A Nobody's Way Up to an Exploration Hero RAW novel - Chapter (218)
第219話 即席パーティ
俺は今5階層を進んでいる。
「海斗、やっぱり凄いな。なんだよその剣、反則だろ。それとさっきの動き何?なんで普通に背後に回れるんだよ。普通、敵に攻撃されてるだろ」
「2人共俺の事見えてた?」
「??どう言う意味だよ。もちろんずっと見えてたけどな」
「ああ特に変化はなかったように見えたけど、それがどうかしたのか?」
まあ疑ってはいなかったけどホッとした。
「一応、この鎧の特殊能力で敵意を持つ相手の認識を阻害できるんだ」
「おいおい、その鎧って見た目だけじゃ無くて、マジックアイテムだったのか?完全に『黒い彗星』専用鎧だと思ってたぞ」
「認識阻害ってチートじゃないのか?チート。やっぱり、見た目が凄いと能力も凄いんだな。俺らも見た目にこだわって見ようかな」
「それが、この鎧を手に入れる前から気配をある程度消せてたからな。今回も2匹目は使ってないんだよな。だからそこまでチートって感じじゃ無いんだけど。」
「海斗ってそんな特殊能力があったのか?アサシン的な能力があるのか?」
「能力って言うかナチュラルに出来てたんだけど」
「ナチュラルって、普段から存在が薄いって事か・・・」
「海斗に出来るんだったら、練習すれば俺らもにも出来そうだな。俺達分類は同じカテゴリーだろ」
「お前達ならあり得るな。何しろ海斗の友達だからな」
なんか不毛な議論な気もするが、確かにこの2人なら俺と同じ事が出来ても不思議は無いな。
それはそうとルシェがさらっと海斗と呼んでくれた。最近たまに名前で呼んでくれるのが非常に嬉しい。ルシェが心を許して来た証拠だと勝手に思っている。
その後もサーバントと俺達で交互に敵を殲滅させていったので、結構一緒に戦う事にも慣れて来た。
帰る前に交互にではなく連携をとって戦ってみる事にした。
「真司と隼人とベルリアが前衛で時間を稼いでくれ。残りの3人で後方から一体ずつ倒すぞ!」
本来俺は後衛型ではないが、単純なフォーメーションの方がやりやすいだろうと思い、ベルリアと組む事にした。

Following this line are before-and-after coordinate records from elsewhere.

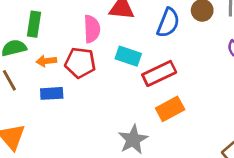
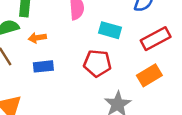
red pentagon: (80, 63) -> (97, 63), moved
red rectangle: (159, 73) -> (156, 39), moved

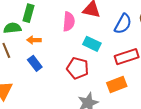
blue rectangle: (43, 66) -> (35, 63), turned 49

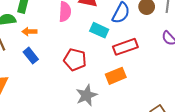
cyan rectangle: (92, 44) -> (99, 30), moved

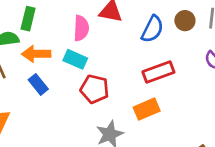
cyan rectangle: (99, 30) -> (75, 59), moved
orange arrow: (29, 32) -> (36, 54), size x1.5

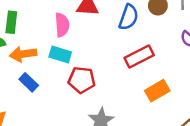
orange rectangle: (147, 109) -> (157, 91), moved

敵の能力が低めなので確認の為にも少し長めに前衛の3人に頑張ってもらってから後方3人で一気に敵を殲滅した。
シルとルシェの攻撃の威力に比べると俺の攻撃は見劣りするがこの際気にしない。
問題なく敵を倒す事が出来たので、これなら即席パーティとはいえ遠征もなんとかなる気がする。
「まあまあいいんじゃないか?海斗の友達って言うからどんなへっぽこかと思ったけど、それなりじゃないか」
「なぁ、海斗。これって褒められてるのか?」
「まあわかりにくいけどそうだろうな」
「シルとベルリアも今度2人と一緒に遠征に行っても大丈夫かな。」
「このメンバーですと少し魔法によるサポートが薄くなりますが、私がフォローしますから問題ありません」
「マイロード、私がいれば全く問題ありません」
とりあえず2人もそれなりに認められたようで良かった。
今回一緒に潜って2人の成長には目を見張った。以前一緒にゴブリン退治に潜った相手とは完全に別人となっており、なんとなく俺と同じダンジョンジャンキーの匂いがする。寧ろダンジョンジャンキーでなければこの短期間での急成長は説明がつかない。
恐らく、俺同様毎日の様にダンジョンに潜って鍛えていたのだろう。
その気持ちはよくわかるし、同じ趣味の仲間が増えたようで嬉しい。
今回特に気になったのが隼人が『必中投撃』を時々使用していたが、敵の相性が悪くあまり効果的ではなかったものの前回アドバイスした針のような物も使用しており、釘とかを中心に色々使い分けていた。
生物系の敵には地味に効果を発揮しそうだし、投擲する武器によってはもっと有効な手段となり得る気がした。
やはり、魔法やスキルは使い方を工夫すればまだまだ効果を上げれると確信出来たので俺にとっても非常に意味のある時間だった。
今は特に何も思いつかないが、既存の俺のスキルでも、何か出来る可能性はまだ残されているかも知れない。
まあ、『スライムスレイヤー』はその名の通りで工夫のしようはなさそうだが。